- [INFORMATION]:
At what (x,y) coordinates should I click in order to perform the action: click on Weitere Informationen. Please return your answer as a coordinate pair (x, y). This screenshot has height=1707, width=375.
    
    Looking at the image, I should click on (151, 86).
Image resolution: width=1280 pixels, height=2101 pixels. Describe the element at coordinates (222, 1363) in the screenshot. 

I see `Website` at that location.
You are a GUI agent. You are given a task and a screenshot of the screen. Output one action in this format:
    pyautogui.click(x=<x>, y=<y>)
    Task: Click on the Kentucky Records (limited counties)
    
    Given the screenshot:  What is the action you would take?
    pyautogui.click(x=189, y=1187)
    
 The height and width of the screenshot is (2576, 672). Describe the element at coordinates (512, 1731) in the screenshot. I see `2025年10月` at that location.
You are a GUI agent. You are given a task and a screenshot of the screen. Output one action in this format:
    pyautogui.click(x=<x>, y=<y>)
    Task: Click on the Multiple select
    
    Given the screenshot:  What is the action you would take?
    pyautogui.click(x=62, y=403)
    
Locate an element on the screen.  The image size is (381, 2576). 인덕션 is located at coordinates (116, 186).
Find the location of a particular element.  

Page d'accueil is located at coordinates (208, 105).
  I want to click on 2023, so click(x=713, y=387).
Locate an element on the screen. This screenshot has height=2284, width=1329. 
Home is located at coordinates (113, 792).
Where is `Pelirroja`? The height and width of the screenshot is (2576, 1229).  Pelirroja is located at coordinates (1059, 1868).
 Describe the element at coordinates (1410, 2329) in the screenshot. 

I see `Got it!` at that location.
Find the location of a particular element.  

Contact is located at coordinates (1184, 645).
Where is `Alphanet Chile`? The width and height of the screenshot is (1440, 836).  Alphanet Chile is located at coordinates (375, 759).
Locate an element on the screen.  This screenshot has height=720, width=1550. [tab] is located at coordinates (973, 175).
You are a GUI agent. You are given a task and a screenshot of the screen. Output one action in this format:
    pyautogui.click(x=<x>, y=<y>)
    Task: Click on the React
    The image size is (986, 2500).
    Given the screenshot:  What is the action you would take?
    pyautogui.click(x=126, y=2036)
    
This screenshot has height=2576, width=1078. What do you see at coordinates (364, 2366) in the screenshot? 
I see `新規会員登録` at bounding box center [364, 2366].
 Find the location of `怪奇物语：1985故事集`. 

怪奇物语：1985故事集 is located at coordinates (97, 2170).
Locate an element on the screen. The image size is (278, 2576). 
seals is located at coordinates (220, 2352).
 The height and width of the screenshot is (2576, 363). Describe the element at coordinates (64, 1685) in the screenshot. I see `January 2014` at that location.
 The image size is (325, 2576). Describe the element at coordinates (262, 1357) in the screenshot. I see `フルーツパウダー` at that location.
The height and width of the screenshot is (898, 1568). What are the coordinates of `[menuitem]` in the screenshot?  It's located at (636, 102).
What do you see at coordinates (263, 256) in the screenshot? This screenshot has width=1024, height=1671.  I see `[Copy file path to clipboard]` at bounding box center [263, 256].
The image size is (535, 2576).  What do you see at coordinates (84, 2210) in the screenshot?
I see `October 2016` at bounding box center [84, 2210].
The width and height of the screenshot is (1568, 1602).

- [EXERCISE PROMPT]:
From the first entry above to the last, repeat everything exactly.

- [ANSWER AREA]:
At what (x,y) coordinates should I click in order to perform the action: click on Weitere Informationen. Please return your answer as a coordinate pair (x, y). This screenshot has height=1707, width=375.
    
    Looking at the image, I should click on (151, 86).
Image resolution: width=1280 pixels, height=2101 pixels. Describe the element at coordinates (222, 1363) in the screenshot. 

I see `Website` at that location.
You are a GUI agent. You are given a task and a screenshot of the screen. Output one action in this format:
    pyautogui.click(x=<x>, y=<y>)
    Task: Click on the Kentucky Records (limited counties)
    
    Given the screenshot:  What is the action you would take?
    pyautogui.click(x=189, y=1187)
    
 The height and width of the screenshot is (2576, 672). Describe the element at coordinates (512, 1731) in the screenshot. I see `2025年10月` at that location.
You are a GUI agent. You are given a task and a screenshot of the screen. Output one action in this format:
    pyautogui.click(x=<x>, y=<y>)
    Task: Click on the Multiple select
    
    Given the screenshot:  What is the action you would take?
    pyautogui.click(x=62, y=403)
    
Locate an element on the screen.  The image size is (381, 2576). 인덕션 is located at coordinates (116, 186).
Find the location of a particular element.  

Page d'accueil is located at coordinates (208, 105).
  I want to click on 2023, so click(x=713, y=387).
Locate an element on the screen. This screenshot has height=2284, width=1329. 
Home is located at coordinates (113, 792).
Where is `Pelirroja`? The height and width of the screenshot is (2576, 1229).  Pelirroja is located at coordinates (1059, 1868).
 Describe the element at coordinates (1410, 2329) in the screenshot. 

I see `Got it!` at that location.
Find the location of a particular element.  

Contact is located at coordinates (1184, 645).
Where is `Alphanet Chile`? The width and height of the screenshot is (1440, 836).  Alphanet Chile is located at coordinates (375, 759).
Locate an element on the screen.  This screenshot has height=720, width=1550. [tab] is located at coordinates (973, 175).
You are a GUI agent. You are given a task and a screenshot of the screen. Output one action in this format:
    pyautogui.click(x=<x>, y=<y>)
    Task: Click on the React
    The image size is (986, 2500).
    Given the screenshot:  What is the action you would take?
    pyautogui.click(x=126, y=2036)
    
This screenshot has height=2576, width=1078. What do you see at coordinates (364, 2366) in the screenshot? 
I see `新規会員登録` at bounding box center [364, 2366].
 Find the location of `怪奇物语：1985故事集`. 

怪奇物语：1985故事集 is located at coordinates (97, 2170).
Locate an element on the screen. The image size is (278, 2576). 
seals is located at coordinates (220, 2352).
 The height and width of the screenshot is (2576, 363). Describe the element at coordinates (64, 1685) in the screenshot. I see `January 2014` at that location.
 The image size is (325, 2576). Describe the element at coordinates (262, 1357) in the screenshot. I see `フルーツパウダー` at that location.
The height and width of the screenshot is (898, 1568). What are the coordinates of `[menuitem]` in the screenshot?  It's located at (636, 102).
What do you see at coordinates (263, 256) in the screenshot? This screenshot has width=1024, height=1671.  I see `[Copy file path to clipboard]` at bounding box center [263, 256].
The image size is (535, 2576).  What do you see at coordinates (84, 2210) in the screenshot?
I see `October 2016` at bounding box center [84, 2210].
The width and height of the screenshot is (1568, 1602).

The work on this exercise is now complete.